KnowBe4 has expanded its Artificial Intelligence Defense Agents (AIDA) suite with the launch of a new AI-powered assessment tool designed to help organisations measure human cyber risk more accurately.
The company has introduced the Custom SAPA (Security Awareness Proficiency Assessment) AI Agent, which generates tailored security awareness assessments based on an organisation’s own technology environment, policies and workflows. The move aims to address the limitations of traditional standardised testing by providing security leaders with data that more closely reflects their internal security posture, the company said.

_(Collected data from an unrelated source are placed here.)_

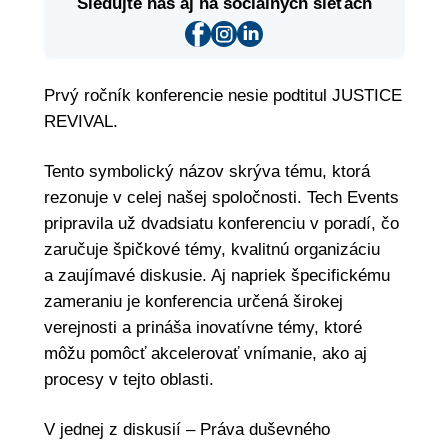
Sledujte nás aj na sociálnych sieťach
Prvý ročník konferencie nesie podtitul JUSTICE
REVIVAL.
Tento symbolický názov skrýva tému, ktorá
rezonuje v celej našej spoločnosti. Tech Events
pripravila už dvadsiatu konferenciu v poradí, čo
zaručuje špičkové témy, kvalitnú organizáciu
a zaujímavé diskusie. Aj napriek špecifickému
zameraniu je konferencia určená širokej
verejnosti a prináša inovatívne témy, ktoré
môžu pomôcť akcelerovať vnímanie, ako aj
procesy v tejto oblasti.
V jednej z diskusií – Práva duševného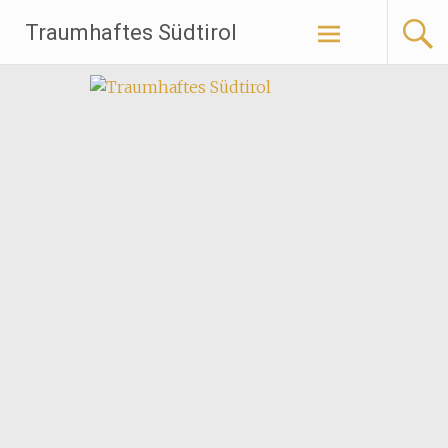
Traumhaftes Südtirol
Weiter
zum
Inhalt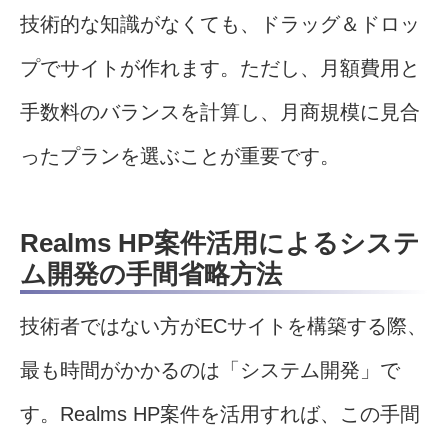
技術的な知識がなくても、ドラッグ＆ドロッ
プでサイトが作れます。ただし、月額費用と
手数料のバランスを計算し、月商規模に見合
ったプランを選ぶことが重要です。
Realms HP案件活用によるシステ
ム開発の手間省略方法
技術者ではない方がECサイトを構築する際、
最も時間がかかるのは「システム開発」で
す。Realms HP案件を活用すれば、この手間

The new agent builds on KnowBe4’s long-standing SAPA framework, which has historically been used to benchmark employees’ security awareness. While such assessments provide a baseline of knowledge, KnowBe4 said many organisations now require measurement tools that align with their specific security stack and operational context.
Delivered within the AIDA platform, the Custom SAPA Agent uses information about an organisation’s infrastructure, policies and industry environment to dynamically generate assessment questions that mirror real-world scenarios employees may encounter.
Bryan Palma, CEO at KnowBe4, explained that the tool is designed to give security teams more meaningful data when evaluating training programmes and risk levels.
“Security leaders often struggle to justify training and remediation decisions because they’re working with generalised assessment data that doesn’t reflect their organisation’s reality,” Palma said. “The Custom SAPA Agent provides precise insights into how employees understand security within their actual working environment, enabling teams to clearly communicate risk, prioritise remediation and make informed investment decisions.”
According to KnowBe4, the new agent also gives administrators full visibility into the questions being generated, allowing them to review or refine assessments to ensure relevance to their workforce.
The platform also provides per-question response analytics, helping security teams identify knowledge gaps, track engagement with security concepts and uncover areas of heightened human risk.
Greg Kras, chief product officer at KnowBe4, said the goal is to turn assessments into a diagnostic tool that directly informs security training strategies.
“By aligning questions to an organisation’s real-world controls and policies, the Custom SAPA Agent transforms a traditional proficiency check into a diagnostic instrument,” Kras said. “This enables security leaders to develop targeted training programmes that address their most critical risks.”
Assessment results can be used to automatically inform follow-up Security Awareness Training (SAT) campaigns, ensuring that remediation efforts are driven by data and aligned with real risk areas.
KnowBe4 said the development of the new agent draws on more than five years of data from over 50,000 organisations and five million SAPA completions, allowing the company to evolve the framework into a more adaptive assessment tool for IT and information security teams.
The Custom SAPA Agent is available now to customers with an AIDA subscription.